February 4, 2026
It is difficult to view Arthur Simms’s show “Caged Bottle” and not start cataloging the amassed objects that make up his intricate composite sculptures. The title work rests atop skateboards above which two forms collide: a sun-faded 101 Dalmatians bicycle bound in hemp and a handmade cylindrical wire folk basket filled with glass bottles and topped first by a bicycle wheel, then by a birdcage. Inside that cage, a single clear wine bottle—the only element not lashed in place—remains theoretically free to rattle.
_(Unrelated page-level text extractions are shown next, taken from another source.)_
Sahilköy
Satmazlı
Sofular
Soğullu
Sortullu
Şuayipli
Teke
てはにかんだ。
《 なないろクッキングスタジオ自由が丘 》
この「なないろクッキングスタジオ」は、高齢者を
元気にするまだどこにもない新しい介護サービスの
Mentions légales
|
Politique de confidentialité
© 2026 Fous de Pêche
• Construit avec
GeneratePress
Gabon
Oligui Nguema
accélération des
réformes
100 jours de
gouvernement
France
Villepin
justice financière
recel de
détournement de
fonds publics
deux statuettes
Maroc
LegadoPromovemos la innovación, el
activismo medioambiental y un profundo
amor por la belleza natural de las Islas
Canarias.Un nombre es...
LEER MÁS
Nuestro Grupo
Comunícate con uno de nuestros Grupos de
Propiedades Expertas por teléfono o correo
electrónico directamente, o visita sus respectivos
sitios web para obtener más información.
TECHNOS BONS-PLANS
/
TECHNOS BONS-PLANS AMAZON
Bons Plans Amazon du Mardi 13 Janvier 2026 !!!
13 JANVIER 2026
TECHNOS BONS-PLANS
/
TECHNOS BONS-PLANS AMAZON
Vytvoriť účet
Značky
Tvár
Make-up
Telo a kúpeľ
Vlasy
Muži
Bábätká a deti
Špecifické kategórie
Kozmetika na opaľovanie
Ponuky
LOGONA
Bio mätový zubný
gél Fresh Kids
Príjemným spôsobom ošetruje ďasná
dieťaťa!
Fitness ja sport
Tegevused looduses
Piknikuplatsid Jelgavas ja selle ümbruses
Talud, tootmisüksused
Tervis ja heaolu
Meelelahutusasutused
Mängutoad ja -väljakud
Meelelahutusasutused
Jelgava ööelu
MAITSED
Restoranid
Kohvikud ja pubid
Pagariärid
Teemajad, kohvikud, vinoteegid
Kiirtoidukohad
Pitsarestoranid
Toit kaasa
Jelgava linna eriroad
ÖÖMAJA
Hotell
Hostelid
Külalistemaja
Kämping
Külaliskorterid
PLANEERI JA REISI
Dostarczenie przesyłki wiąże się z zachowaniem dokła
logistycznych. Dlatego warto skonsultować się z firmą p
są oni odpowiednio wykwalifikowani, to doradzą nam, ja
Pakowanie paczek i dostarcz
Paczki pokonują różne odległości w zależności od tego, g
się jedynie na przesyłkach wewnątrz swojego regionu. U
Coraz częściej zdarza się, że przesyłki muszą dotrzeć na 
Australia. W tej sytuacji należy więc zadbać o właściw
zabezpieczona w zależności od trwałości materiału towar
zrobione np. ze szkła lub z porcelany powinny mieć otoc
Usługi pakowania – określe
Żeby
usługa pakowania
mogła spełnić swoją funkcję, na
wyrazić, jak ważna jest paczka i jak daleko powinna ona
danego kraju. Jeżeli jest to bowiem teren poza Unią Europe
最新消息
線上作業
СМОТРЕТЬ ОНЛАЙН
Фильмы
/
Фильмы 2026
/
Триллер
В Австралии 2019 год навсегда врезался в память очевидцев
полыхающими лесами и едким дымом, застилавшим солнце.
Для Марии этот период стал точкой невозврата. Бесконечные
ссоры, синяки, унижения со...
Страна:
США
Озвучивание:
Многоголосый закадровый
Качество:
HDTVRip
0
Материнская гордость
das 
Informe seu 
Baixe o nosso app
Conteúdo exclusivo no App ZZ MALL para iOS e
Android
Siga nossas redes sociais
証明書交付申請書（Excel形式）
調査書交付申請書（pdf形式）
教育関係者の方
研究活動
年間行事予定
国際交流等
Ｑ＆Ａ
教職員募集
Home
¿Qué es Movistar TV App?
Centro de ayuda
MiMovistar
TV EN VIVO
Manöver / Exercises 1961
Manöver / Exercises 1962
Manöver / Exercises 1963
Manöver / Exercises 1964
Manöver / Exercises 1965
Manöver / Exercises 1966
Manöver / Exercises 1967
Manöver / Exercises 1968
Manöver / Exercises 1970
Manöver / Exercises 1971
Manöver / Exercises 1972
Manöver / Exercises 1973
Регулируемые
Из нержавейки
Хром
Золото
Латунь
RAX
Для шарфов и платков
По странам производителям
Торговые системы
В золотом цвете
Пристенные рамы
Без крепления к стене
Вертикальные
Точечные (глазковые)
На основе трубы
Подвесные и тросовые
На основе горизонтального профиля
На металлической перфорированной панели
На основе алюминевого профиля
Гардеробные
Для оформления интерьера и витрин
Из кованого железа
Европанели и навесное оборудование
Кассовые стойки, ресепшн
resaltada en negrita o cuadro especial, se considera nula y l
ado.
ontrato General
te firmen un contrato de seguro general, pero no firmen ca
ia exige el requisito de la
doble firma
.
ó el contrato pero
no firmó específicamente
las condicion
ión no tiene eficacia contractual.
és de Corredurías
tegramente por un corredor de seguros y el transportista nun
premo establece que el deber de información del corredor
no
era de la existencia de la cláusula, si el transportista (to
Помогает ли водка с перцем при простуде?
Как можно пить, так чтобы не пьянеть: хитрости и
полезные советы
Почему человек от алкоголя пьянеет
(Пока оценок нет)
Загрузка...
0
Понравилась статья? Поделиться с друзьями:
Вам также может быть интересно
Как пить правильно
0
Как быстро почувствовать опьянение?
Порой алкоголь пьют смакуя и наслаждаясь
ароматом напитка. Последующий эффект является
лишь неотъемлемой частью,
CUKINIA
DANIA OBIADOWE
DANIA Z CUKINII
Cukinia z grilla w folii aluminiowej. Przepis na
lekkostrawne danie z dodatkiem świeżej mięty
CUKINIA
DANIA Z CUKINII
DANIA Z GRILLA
This arrested motion recurs in Bugs in the Cars, 2024, where an insect preserved in resin crowns a stack of toy cars resting on a roller-skate, all bound together by bubble-gum pink rope. In interviews, the Staten Island-based Simms has traced his impulse toward assemblage back to his childhood in Jamaica, when he’d make toys for himself. Yet elsewhere, playfulness shades to menace: barbed wire coils through Two Buckles, One Foot, 2011, while The Knife and the Hammer, Fear of Aggression, 1994, binds actual blades and hammers into a towering, totemic, cruciform sculpture.
In the center of the gallery stands Sexual Tension, 1992, a hulking form that suggests variously a schooner, a figure, or some spectral architecture. Jute rope coils around a hidden wooden frame, crisscrossing until the cord itself becomes a taut and fibrous skin. What rests within—a painting, maybe—remains tantalizingly obscured. Yet concealment and revelation operate differently across the show. Dreamcatcher IV, 2017, suggests a shopping basket: aluminum wire woven around a wooden skeleton creates a delicate, permeable veil, inside which glass bottles have been placed on bamboo rods and wrapped in rope. The form rests on suspended scooter wheels. Such accumulation demands penetrating, meditative attention: the viewer must painstakingly piece together what each binding constructs and hides. Yet Simms’s compulsive lashing paradoxically creates the conditions for freedom: the wine bottle’s potential tremor, the rope whose weave admits the eye. Constraint and liberation, he suggests, exist not in opposition but in tension, each defining the other.